# Data records:
━━━━━━━━━━━━━━━━

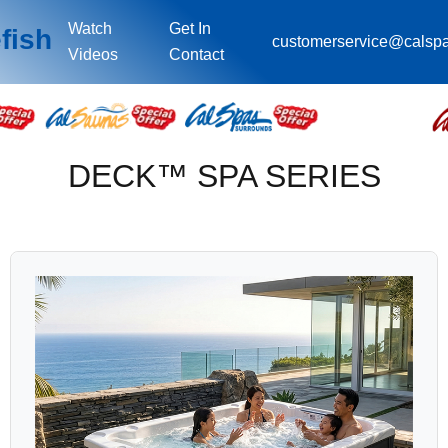
Watch
Get In
fish
customerservice@calsp
Videos
Contact
DECK™ SPA SERIES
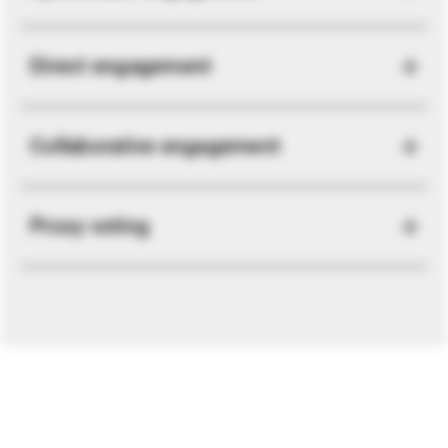
Direct engagement
Collaborative engagement
Proxy voting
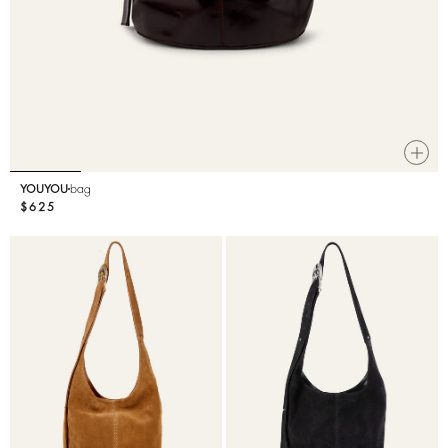
YOUYOU
bag
$625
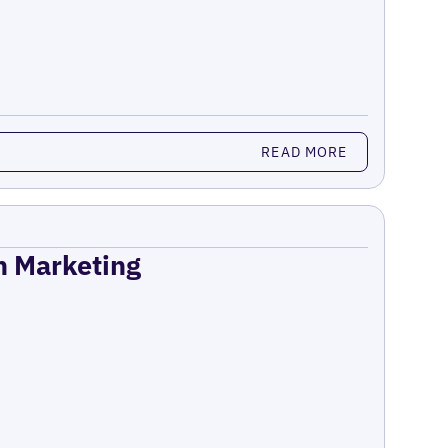
READ MORE
on Marketing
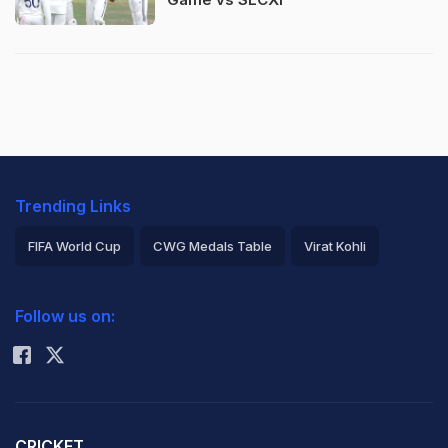
Trending Links
FIFA World Cup
CWG Medals Table
Virat Kohli
2026 Commonwealth Games Schedule
ICC Rankings
Follow us on:
Rohit Sharma
CRICKET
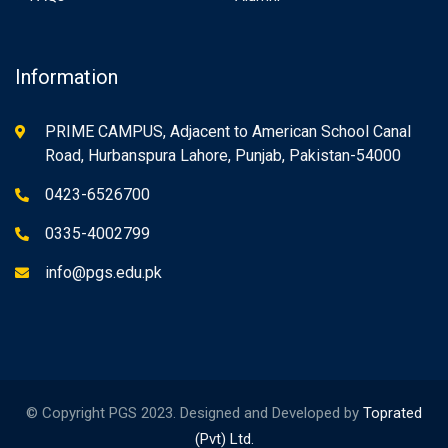
Information
PRIME CAMPUS, Adjacent to American School Canal
Road, Hurbanspura Lahore, Punjab, Pakistan-54000
0423-6526700
0335-4002799
info@pgs.edu.pk
© Copyright PGS 2023. Designed and Developed by
Toprated
(Pvt) Ltd.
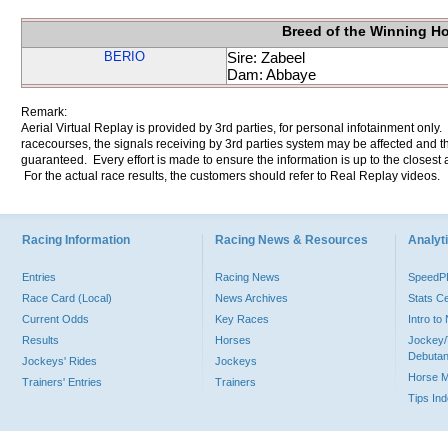
Breed of the Winning H
BERIO
Sire: Zabeel
Dam: Abbaye
Remark:
Aerial Virtual Replay is provided by 3rd parties, for personal infotainment only
racecourses, the signals receiving by 3rd parties system may be affected and t
guaranteed. Every effort is made to ensure the information is up to the closest a
For the actual race results, the customers should refer to Real Replay videos.
Racing Information
Racing News & Resources
Analyti
Entries
Racing News
Speed
Race Card (Local)
News Archives
Stats C
Current Odds
Key Races
Intro t
Results
Horses
Jockey/
Debutan
Jockeys' Rides
Jockeys
Horse 
Trainers' Entries
Trainers
Tips In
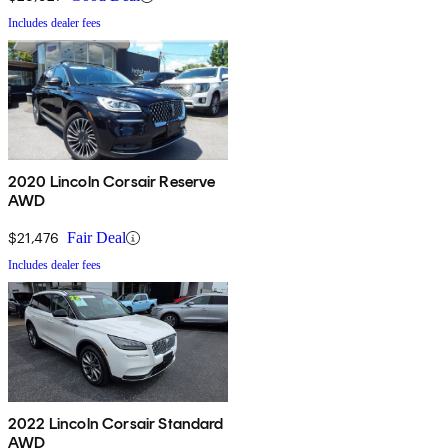
Includes dealer fees
2020 Lincoln Corsair Reserve
AWD
$21,476
Fair Deal
Includes dealer fees
2022 Lincoln Corsair Standard
AWD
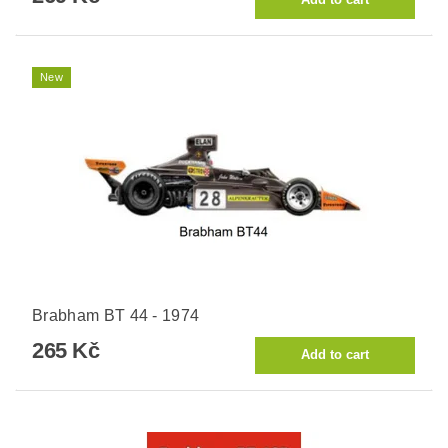
New
Brabham BT 44 - 1974
265 Kč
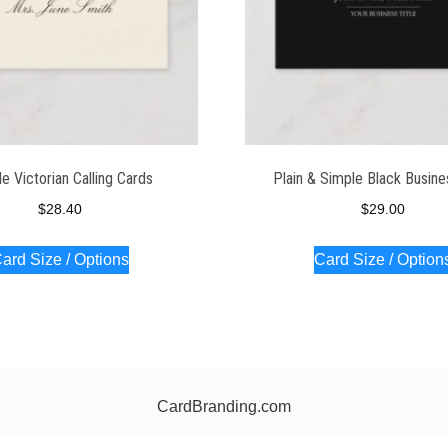
e Victorian Calling Cards
Plain & Simple Black Busine
$
28.40
$
29.00
ard Size / Options
Card Size / Option
CardBranding.com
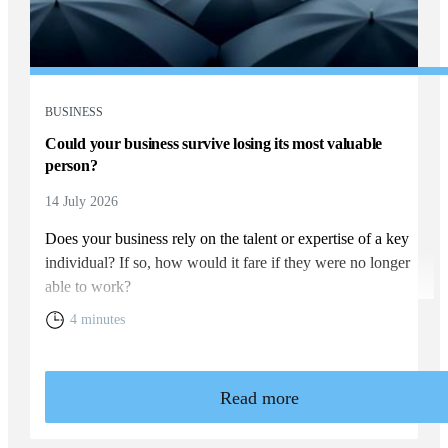
BUSINESS
Could your business survive losing its most valuable
person?
14 July 2026
Does your business rely on the talent or expertise of a key
individual? If so, how would it fare if they were no longer
able to work?
4 minutes
Read more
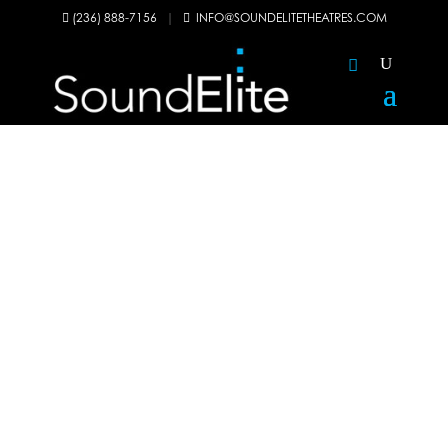
(236) 888-7156
|
INFO@SOUNDELITETHEATRES.COM


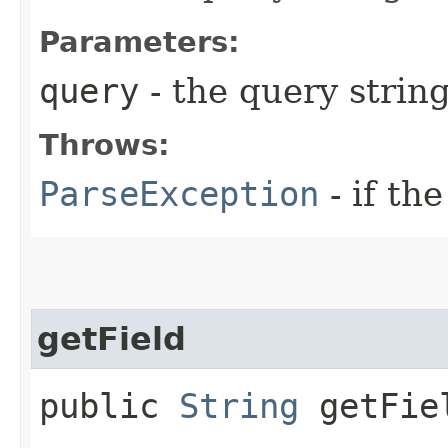
Parameters:
query
- the query string
Throws:
ParseException
- if the
getField
public
String
getFie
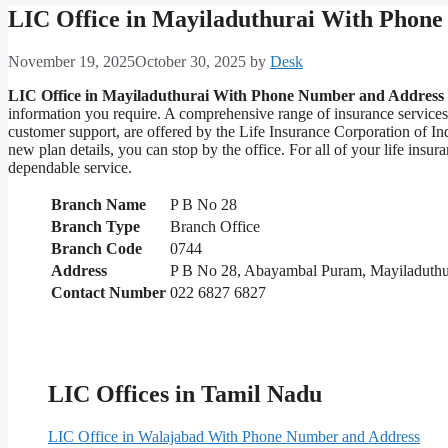
LIC Office in Mayiladuthurai With Phon
November 19, 2025
October 30, 2025
by
Desk
LIC Office in Mayiladuthurai With Phone Number and Address
information you require. A comprehensive range of insurance service
customer support, are offered by the Life Insurance Corporation of In
new plan details, you can stop by the office. For all of your life in
dependable service.
Branch Name
P B No 28
Branch Type
Branch Office
Branch Code
0744
Address
P B No 28, Abayambal Puram, Mayiladuthu
Contact Number
022 6827 6827
LIC Offices in Tamil Nadu
LIC Office in Walajabad With Phone Number and Address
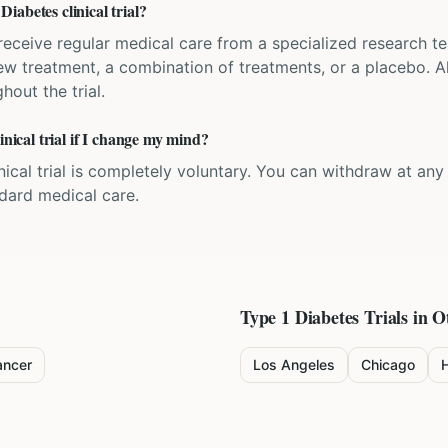
abetes clinical trial?
'll receive regular medical care from a specialized research
w treatment, a combination of treatments, or a placebo. All
hout the trial.
inical trial if I change my mind?
inical trial is completely voluntary. You can withdraw at an
ndard medical care.
Type 1 Diabetes
Trials in O
ancer
Los Angeles
Chicago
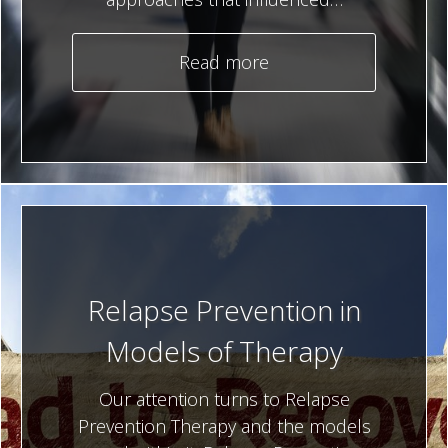
Read more
Relapse Prevention in
Models of Therapy
Our attention turns to Relapse
Prevention Therapy and the models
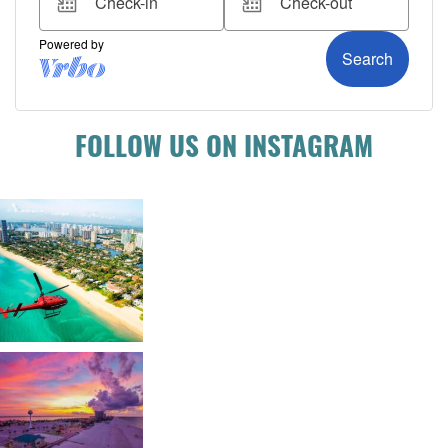
FOLLOW US ON INSTAGRAM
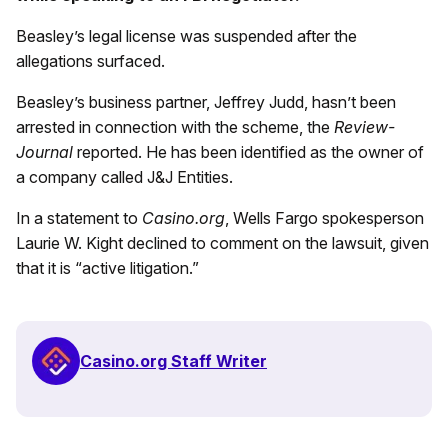
Beasley’s legal license was suspended after the
allegations surfaced.
Beasley’s business partner, Jeffrey Judd, hasn’t been
arrested in connection with the scheme, the
Review-
Journal
reported. He has been identified as the owner of
a company called J&J Entities.
In a statement to
Casino.org
, Wells Fargo spokesperson
Laurie W. Kight declined to comment on the lawsuit, given
that it is “active litigation.”
Casino.org Staff Writer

━━━━━━━━━━━━━━━━

# The problem:
Say how many lines in the records hold the word "been", giving the number by itself.

# Answer:
2